Data Human Data Published data do not report a clear association with insulin glargine products and major birth defects, miscarriage, or adverse maternal or fetal outcomes when insulin glargine is used during pregnancy. However, these studies cannot definitely establish the absence of any risk because of methodological limitations including small sample size and some lacking comparator groups. Animal Data Subcutaneous reproduction and teratology studies have been performed with insulin glargine and regular human insulin in rats and Himalayan rabbits.

Insulin glargine was given to female rats before mating, during mating, and throughout pregnancy at doses up to 0.36 mg/kg/day, which is approximately 50 times the recommended human subcutaneous starting dosage of 0.2 units/kg/day (0.007 mg/kg/day), on a mg/kg basis. In rabbits, doses of 0.072 mg/kg/day, which is approximately 10 times the recommended human subcutaneous starting dosage of 0.2 units/kg/day on a mg/kg basis, were administered during organogenesis. The effects of insulin glargine did not generally differ from those observed with regular human insulin in rats or rabbits.

However, in rabbits, five fetuses from two litters of the high-dose group exhibited dilation of the cerebral ventricles. Fertility and early embryonic development appeared normal.

Pediatric Use The safety and effectiveness of Insulin Glargine-yfgn to improve glycemic control in pediatric patients with diabetes mellitus have been established. Use of Insulin Glargine-yfgn for this indication is supported by Insulin Glargine-yfgn's approval as a biosimilar to insulin glargine and evidence from an adequate and well-controlled study (Study D) in 174 insulin glargine-treated pediatric patients aged 6 to 15 years with type 1 diabetes mellitus and from adequate and well-controlled studies of insulin glargine in adults with diabetes mellitus . In the pediatric clinical study, pediatric patients with type 1 diabetes had a higher incidence of severe symptomatic hypoglycemia compared to the adults in studies with type 1 diabetes.

Insulin Glargine-yfgn is contraindicated: During episodes of hypoglycemia.
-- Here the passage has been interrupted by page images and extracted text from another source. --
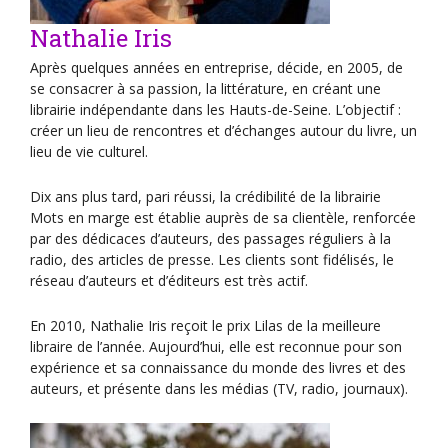
Nathalie Iris
Après quelques années en entreprise, décide, en 2005, de
se consacrer à sa passion, la littérature, en créant une
librairie indépendante dans les Hauts-de-Seine. L’objectif :
créer un lieu de rencontres et d’échanges autour du livre, un
lieu de vie culturel.
Dix ans plus tard, pari réussi, la crédibilité de la librairie
Mots en marge est établie auprès de sa clientèle, renforcée
par des dédicaces d’auteurs, des passages réguliers à la
radio, des articles de presse. Les clients sont fidélisés, le
réseau d’auteurs et d’éditeurs est très actif.
En 2010, Nathalie Iris reçoit le prix Lilas de la meilleure
libraire de l’année. Aujourd’hui, elle est reconnue pour son
expérience et sa connaissance du monde des livres et des
auteurs, et présente dans les médias (TV, radio, journaux).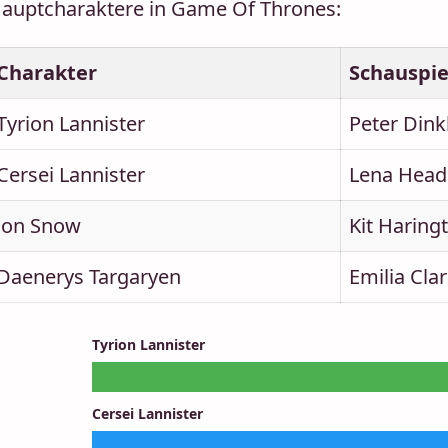
auptcharaktere in Game Of Thrones:
Charakter
Schauspie
Tyrion Lannister
Peter Dink
Cersei Lannister
Lena Head
Jon Snow
Kit Haring
Daenerys Targaryen
Emilia Cla
Tyrion Lannister
Cersei Lannister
In patients with hypersensitivity to insulin glargine products or any of the excipients in Insulin Glargine-yfgn. During episodes of hypoglycemia Hypersensitivity to insulin glargine products or any excipient in Insulin Glargine-yfgn

Excess insulin administration may cause hypoglycemia and hypokalemia. Mild episodes of hypoglycemia can usually be treated with oral carbohydrates. Lowering the insulin dosage, and adjustments in meal patterns or exercise may be needed.

More severe episodes of hypoglycemia with coma, seizure, or neurologic impairment may be treated with glucagon for emergency use or concentrated intravenous glucose. After apparent clinical recovery from hypoglycemia, continued observation and additional carbohydrate intake may be necessary to avoid recurrence of hypoglycemia. Hypokalemia must be corrected appropriately.